The Highs and Lows of Rhode Island's Health Ranking
December 16, 2020
The United Health Foundation's annual health rankings showed mixed results for Rhode Island. A Boston Globe article, written by Dan McGowan, titled "The Good News and Bad News in Rhode Island's New Health Rankings"
stated that the report ranks each state based on four key factors including socioeconomic factors, physical environment, clinical care and behaviors, which all contribute to the fifth category: health outcomes.
Let's start with the bad news first. The racial gap in high school graduation rates is the worst in the region at 18.3%, which ranks Rhode Island at 37th in the country. For comparison's sake, the overall graduation rate was 84% for the class of 2018. The state is ranked at No. 49 when it comes to lead in housing despite ranking among the best in the country in certain physical environment metrics such as drinking water violations and non-smoking regulations. When it comes to drug-related deaths, Rhode Island averages 29.7 deaths per 100,000 residents ranking the state 40th in the country. The state's average is well above the national average which is at 20.6 deaths.

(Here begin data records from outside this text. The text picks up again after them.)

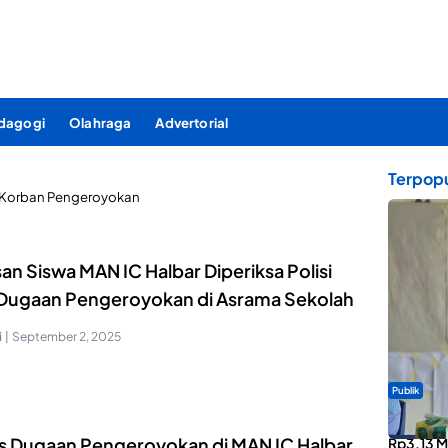
dagogi
Olahraga
Advertorial
Terpopu
Korban Pengeroyokan
an Siswa MAN IC Halbar Diperiksa Polisi
 Dugaan Pengeroyokan di Asrama Sekolah
i
|
September 2, 2025
Publik
ABDESI M
s Dugaan Pengeroyokan di MAN IC Halbar,
Rp3,13 Mi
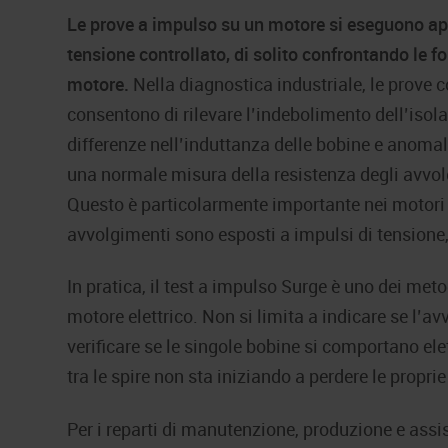
Le prove a impulso su un motore si eseguono ap
tensione controllato, di solito confrontando le fo
motore.
Nella diagnostica industriale, le prove 
consentono di rilevare l’indebolimento dell’isolame
differenze nell’induttanza delle bobine e anom
una normale misura della resistenza degli avvol
Questo è particolarmente importante nei motori c
avvolgimenti sono esposti a impulsi di tensione,
In pratica, il test a impulso Surge è uno dei metod
motore elettrico. Non si limita a indicare se l’a
verificare se le singole bobine si comportano el
tra le spire non sta iniziando a perdere le proprie
Per i reparti di manutenzione, produzione e assi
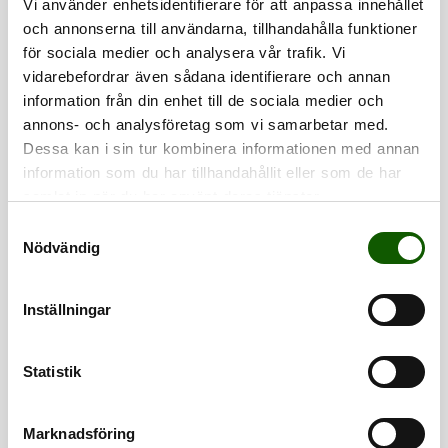
Vi använder enhetsidentifierare för att anpassa innehållet
FINNS I FLERA FÄRGER
FINNS I FLERA FÄRGER
och annonserna till användarna, tillhandahålla funktioner
för sociala medier och analysera vår trafik. Vi
vidarebefordrar även sådana identifierare och annan
information från din enhet till de sociala medier och
annons- och analysföretag som vi samarbetar med.
Dessa kan i sin tur kombinera informationen med annan
information som du har tillhandahållit eller som de har
samlat in när du har använt deras tjänster.
S
FLAT 7.0 -
OVAL 7.0 -
Nödvändig
a
BROWN
MARINE
m
SKOSNÖREN
SKOSNÖREN
Platta skosnören.
Ovala skosnören i
t
Passar både
nylon till sport- och
Inställningar
Pris
:
49 kr
Pris
:
49 kr
sneakers och
löparskor.
y
49 kr
49 kr
sportskor.
c
k
Statistik
FINNS I FLERA FÄRGER
FINNS I FLERA FÄRGER
e
s
Marknadsföring
v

Now for the good news. When it comes to clinical care, Rhode Island ranks at No. 2 in the country due to the fact that residents are avoiding care to save costs. Also, 85.4% of adults have a dedicated health provider. Rhode Island tied for first with Hawaii and Maine when it comes to the ratio of premature deaths, accounts before the age of 75, between the black and white population. Lastly, over 24% of adults exercise regularly and with that, only three states have better fruit and vegetable consumption among adults.